X

AOL links with Liberty Alliance effort

The media giant joins a coalition of technology companies creating a common online registration and identity system. Their foe: Microsoft's Passport.

Jim Hu Staff Writer, CNET News.com
Jim Hu
covers home broadband services and the Net's portal giants.
Jim Hu
3 min read
AOL Time Warner has joined a coalition of technology companies creating a common online registration and identity system to counter Microsoft's ambitions with its Passport service, an AOL spokesman confirmed Tuesday.

AOL will become a founding member of the 34-company Liberty Alliance Project. The group will hold a governance meeting later this week to map out the steps it plans to take to establish this new technology.

Sun Microsystems and several other computing giants joined mainstream businesses such as United Airlines, General Motors and Fidelity Investments to unveil the Liberty Alliance in late September.
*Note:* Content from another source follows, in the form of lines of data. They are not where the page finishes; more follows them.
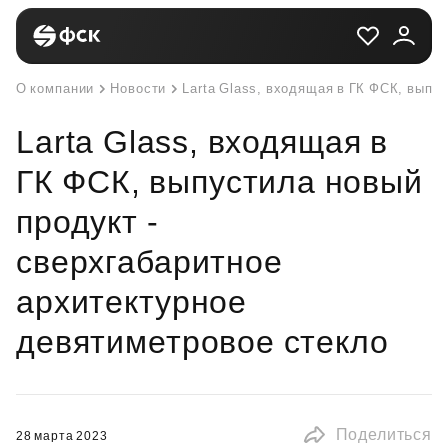
О компании
Новости
Larta Glass, входящая в ГК ФСК, выпу
Larta Glass, входящая в
ГК ФСК, выпустила новый
продукт -
сверхгабаритное
архитектурное
девятиметровое стекло
Поделиться
28 марта 2023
"This provides a common language for authentication to ensure no one company controls the single authentication network," the AOL spokesman said.

The Liberty Alliance was established to create a common registration and transaction framework for Web sites. The Internet's heaviest hitters, including Microsoft, AOL, Amazon.com and Yahoo, currently have their own systems for handling Web registrations and e-commerce transactions.

AOL runs Screen Name Service, a registration technology that has signed on more than 100 partners, and Quick Checkout, a wallet technology that is available only in its network of sites.

Companies have expressed apprehension over Microsoft's interest in these technologies. Microsoft's Passport service is being implemented throughout its network of Web sites, such as its popular Hotmail e-mail service and its MSN.com portal. Microsoft has also integrated Passport into its latest operating system, Windows XP, and it will act as the central hub for its online services strategy, called .Net.

In an effort to allay privacy concerns, Microsoft in September said it plans to open up its Passport service to work with other authentication systems by using a security technology called Kerberos. Microsoft also is encouraging other companies, including its rivals, to adopt Kerberos.

see special report: Web services: The new buzz AOL has begun developing its own project to take on Passport, dubbed Magic Carpet. But its decision to join the Liberty Alliance seems a direct attempt to shine the spotlight on Microsoft in the court of public opinion.

"It would be a positive step if Microsoft would join Liberty as well," the AOL spokesman said. "If they chose to do so, it would indicate they were moving away from leveraging their monopoly to control this new generation of services."

Microsoft has made similar claims in publicly criticizing AOL's resistance to joining industry efforts to create a common instant messaging standard.

Although identity services such as those being developed by Microsoft and the Liberty Alliance are marketed to consumers with the promise that they eliminate repetitive Web site registrations, a new Gartner survey suggests consumers aren't ready to trust such services in exchange for ease of use.

According to the researcher's August survey of 2,145 online U.S. adult consumers, some 95 percent of the respondents registered with Web sites, and more than half of them (54 percent) said they did so because it was a requirement of the site. Only 22 percent registered to save time, while 17 percent registered for personalized services, such as book suggestions tied to individual preferences.

"The sober truth is that although consumers are bothered by multiple user IDs and passwords, most consumers don't see much relative value in having one credential to navigate the Web," Avivah Litan, vice president and research director for Gartner, said in a statement.